Splitting a String
I recently investigated a bug where someone had tried to split a string into space separated words using String.Split in C#. The bug was that the code failed to handle leading/trailing spaces and sequences of more than one space in the string:
var input = " 1 22 3333 ";
var words = input.Split(' ');
foreach (var word in words) Console.Write("[" + word + "] ");
// outputs [] [1] [22] [] [3333] [] []
Not a particularly interesting bug but investigating it did throw up a couple of mildly interesting points. I first thought I would try using Regex.Split but this does not handle the leading/trailing spaces:
var words = Regex.Split(input, " +"); // outputs [] [1] [22] [3333] []

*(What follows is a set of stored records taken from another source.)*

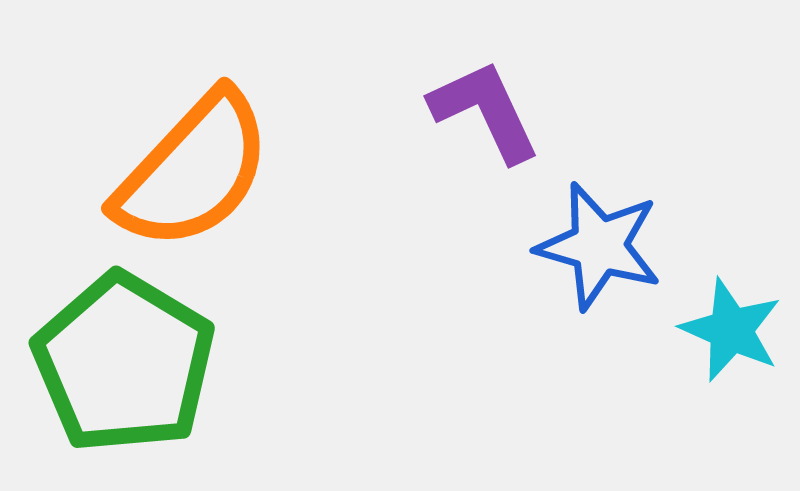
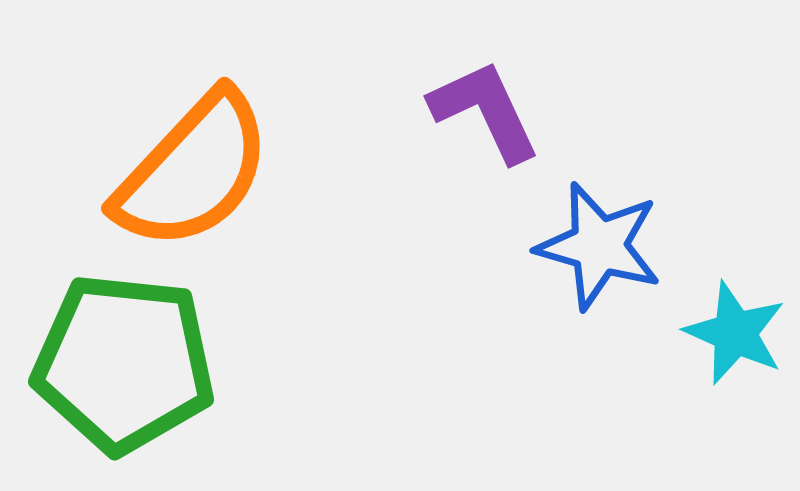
cyan star: moved 4 px right, 3 px down
green pentagon: rotated 25 degrees counterclockwise
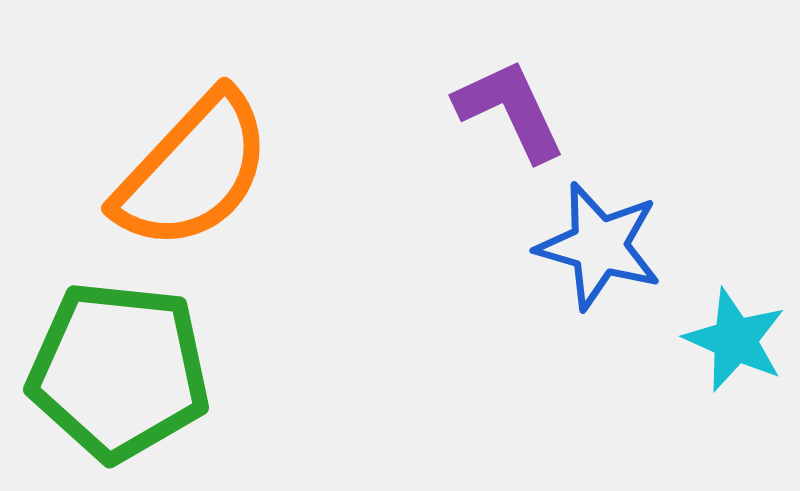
purple L-shape: moved 25 px right, 1 px up
cyan star: moved 7 px down
green pentagon: moved 5 px left, 8 px down
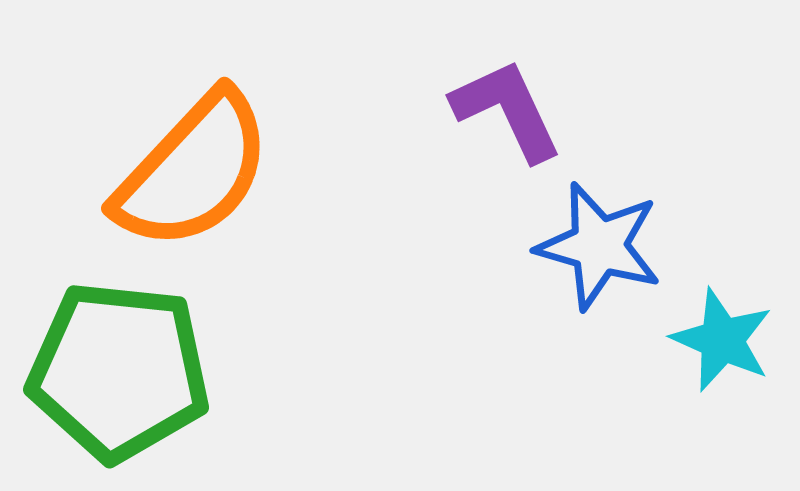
purple L-shape: moved 3 px left
cyan star: moved 13 px left
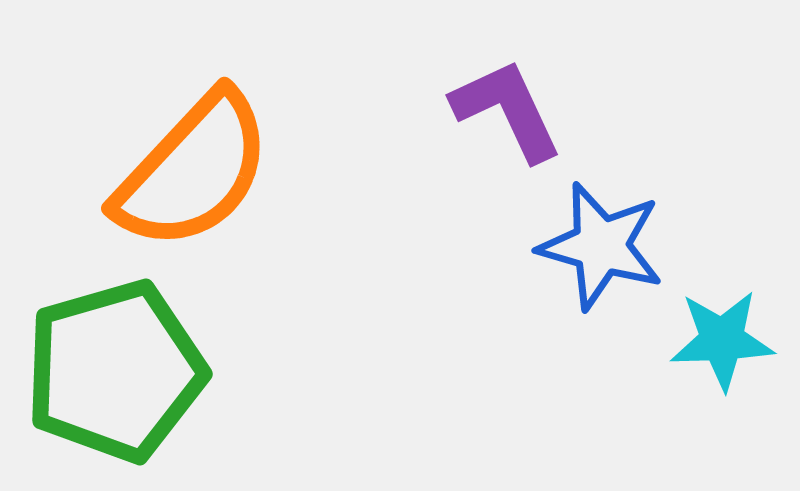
blue star: moved 2 px right
cyan star: rotated 26 degrees counterclockwise
green pentagon: moved 4 px left; rotated 22 degrees counterclockwise
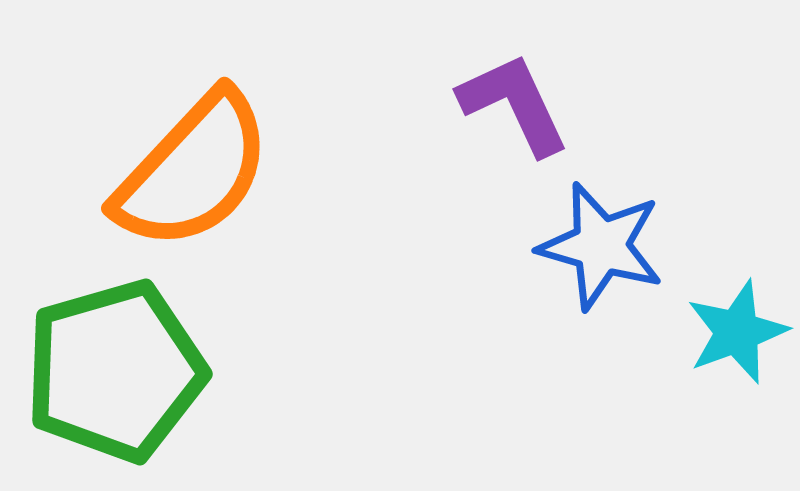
purple L-shape: moved 7 px right, 6 px up
cyan star: moved 15 px right, 8 px up; rotated 18 degrees counterclockwise
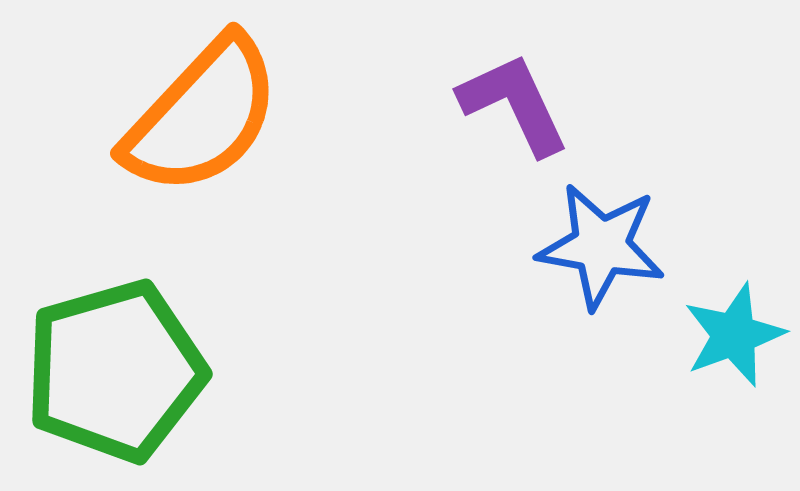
orange semicircle: moved 9 px right, 55 px up
blue star: rotated 6 degrees counterclockwise
cyan star: moved 3 px left, 3 px down
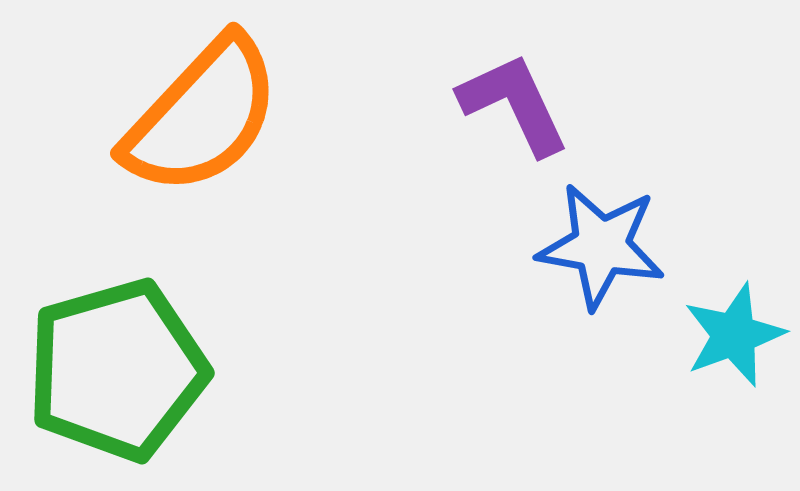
green pentagon: moved 2 px right, 1 px up
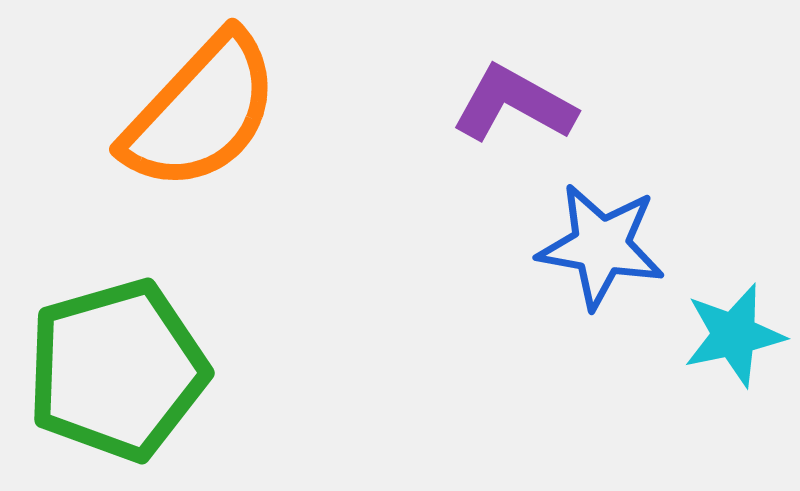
purple L-shape: rotated 36 degrees counterclockwise
orange semicircle: moved 1 px left, 4 px up
cyan star: rotated 8 degrees clockwise
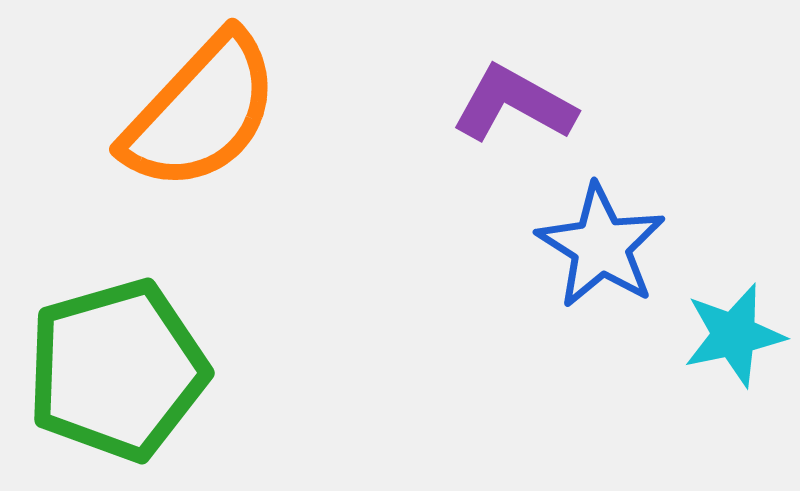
blue star: rotated 22 degrees clockwise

Ignoring the fact I could just call String.Trim to fix this, I tried using Regex.Matches. The interesting point here is that this doesn't compile:
var words = from match in Regex.Matches(input, (@"[^ ]+")) select match.ToString();
This is because the class MatchCollection, the type returned from Regex.Matches, doesn't implement IEnumerable<T>, only implementing IEnumerable.The fix is to add a cast for the type returned from the MatchCollection enumeration:
var words = from Match match in Regex.Matches(input, @"[^ ]+") select match.ToString();
foreach (var word in words) Console.Write("[" + word + "] ");
// outputs [1] [22] [3333]
The other interesting point is that I noticed there is no ForEach extension in Linq. For example, this doesn't compile:
words.ForEach(word => Console.Write("[" + word + "] "));
I suppose this is the case because Linq is a functional style of programming and so its operators should be side-effect free. ForEach does not fit in with this, its whole purpose being the side-effects it is used for. If you want to use ForEach in this way you can implement your own ForEach extension:
public static class MyExtensions
{
public static void ForEach<T>(this IEnumerable<T> source, Action<T> action)
{
foreach (T item in source)
{
action(item);
}
}
}
Going back to the original problem, I discovered that String.Split takes an option which solves the problem:
var words = input.Split(new char[] { ' ' }, StringSplitOptions.RemoveEmptyEntries);
foreach (var word in words) Console.Write("[" + word + "] ");
// outputs [1] [22] [3333]